Tannim" è stato un frutto della noia. Della classica noia estiva che mi trascino ogni anno che passo in provincia, portandomi ingenuamente ad aggrapparmi ad un strana preghiera rivolta ad un destino che sembra voler giocare con le mie aspettative. Rimango in questa eterna attesa in cui sembra che da un momento all’altro, come in una favola, possa cadere dal cielo un “qualcosa” in grado non solo di cambiarti la giornata, bensì il senso della tua intera esistenza. Ma in fin dei conti è solo il non saper tollerare la lentezza malinconica dell’estate. Come
il giovane protagonista di "
Tannim", siamo ridotti alla speranza di non poter essere considerati solamente come dei piccoli viaggiatori di un’isola deserta, a non doverci giornalmente svuotare dei nostri desideri più reconditi, fino a resettarci per il giorno successivo. Eppure il sentimento del viaggio è anche questo.

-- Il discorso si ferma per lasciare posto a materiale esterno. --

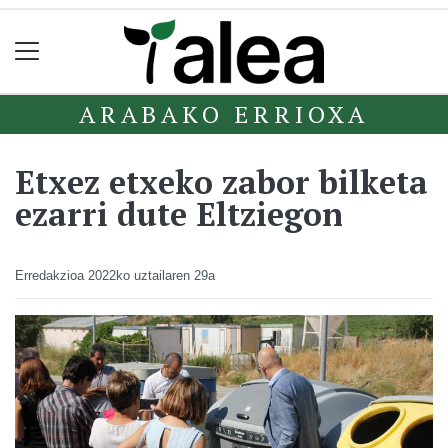
ARABAKO ERRIOXA
Etxez etxeko zabor bilketa
ezarri dute Eltziegon
Erredakzioa
2022ko uztailaren 29a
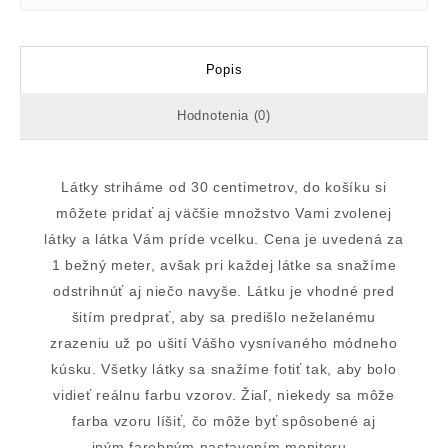
Popis
Hodnotenia (0)
Látky striháme od 30 centimetrov, do košíku si
môžete pridať aj väčšie množstvo Vami zvolenej
látky a látka Vám príde vcelku. Cena je uvedená za
1 bežný meter, avšak pri každej látke sa snažíme
odstrihnúť aj niečo navyše. Látku je vhodné pred
šitím predprať, aby sa predišlo neželanému
zrazeniu už po ušití Vášho vysnívaného módneho
kúsku. Všetky látky sa snažíme fotiť tak, aby bolo
vidieť reálnu farbu vzorov. Žiaľ, niekedy sa môže
farba vzoru líšiť, čo môže byť spôsobené aj
iným farebným nastavením monitoru.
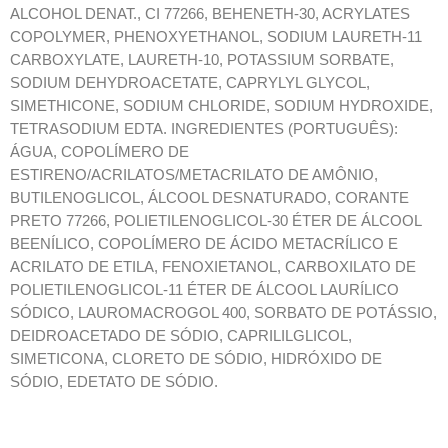
ALCOHOL DENAT., CI 77266, BEHENETH-30, ACRYLATES
COPOLYMER, PHENOXYETHANOL, SODIUM LAURETH-11
CARBOXYLATE, LAURETH-10, POTASSIUM SORBATE,
SODIUM DEHYDROACETATE, CAPRYLYL GLYCOL,
SIMETHICONE, SODIUM CHLORIDE, SODIUM HYDROXIDE,
TETRASODIUM EDTA. INGREDIENTES (PORTUGUÊS):
ÁGUA, COPOLÍMERO DE
ESTIRENO/ACRILATOS/METACRILATO DE AMÔNIO,
BUTILENOGLICOL, ÁLCOOL DESNATURADO, CORANTE
PRETO 77266, POLIETILENOGLICOL-30 ÉTER DE ÁLCOOL
BEENÍLICO, COPOLÍMERO DE ÁCIDO METACRÍLICO E
ACRILATO DE ETILA, FENOXIETANOL, CARBOXILATO DE
POLIETILENOGLICOL-11 ÉTER DE ÁLCOOL LAURÍLICO
SÓDICO, LAUROMACROGOL 400, SORBATO DE POTÁSSIO,
DEIDROACETADO DE SÓDIO, CAPRILILGLICOL,
SIMETICONA, CLORETO DE SÓDIO, HIDRÓXIDO DE
SÓDIO, EDETATO DE SÓDIO.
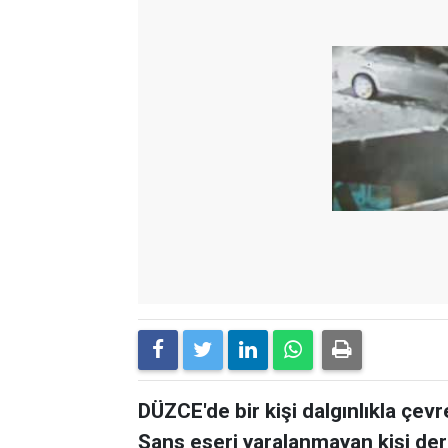
DÜZCE'de bir kişi dalgınlıkla çe
Şans eseri yaralanmayan kişi der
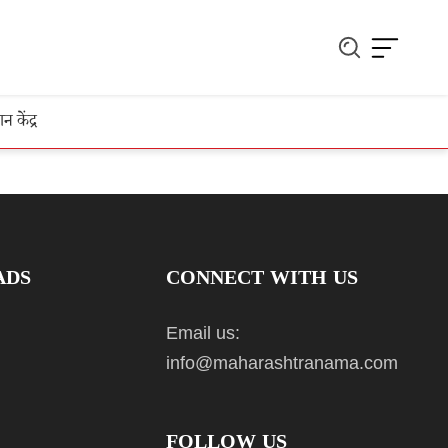
ञान केंद्र
ADS
CONNECT WITH US
Email us:
info@maharashtranama.com
FOLLOW US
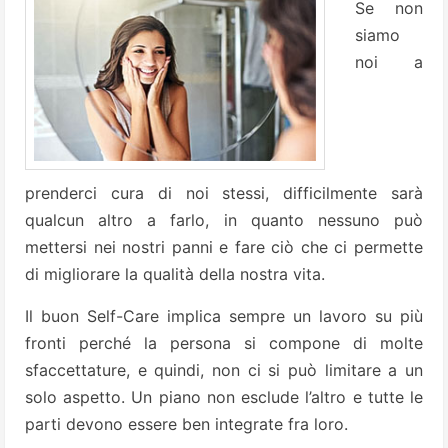
Se non
siamo
noi a
prenderci cura di noi stessi, difficilmente sarà
qualcun altro a farlo, in quanto nessuno può
mettersi nei nostri panni e fare ciò che ci permette
di migliorare la qualità della nostra vita.
Il buon Self-Care implica sempre un lavoro su più
fronti perché la persona si compone di molte
sfaccettature, e quindi, non ci si può limitare a un
solo aspetto. Un piano non esclude l’altro e tutte le
parti devono essere ben integrate fra loro.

Con questa opera ho voluto esorcizzare l’impotenza nei confronti del tempo che passa, rimanendo in una stato puramente osservativo in cui questo mondo spoglio del movimento sembra voler spingere il protagonista a non affezionarsi neanche alla cosa più vicina al contatto umano che abbia mai provato in tutta la sua, purchè breve, esistenza. Abbracciare l’irresolutezza del giovane protagonista equivale al voler portare lo spettatore sul proprio, anche immotivato, vuoto interiore. Allo stesso livello di incomprensione. Di non rendersi prigionieri delle domande, e delle ineffabili risposte, e di vivere
fino in fondo questo lungo viaggio che è stato trascritto.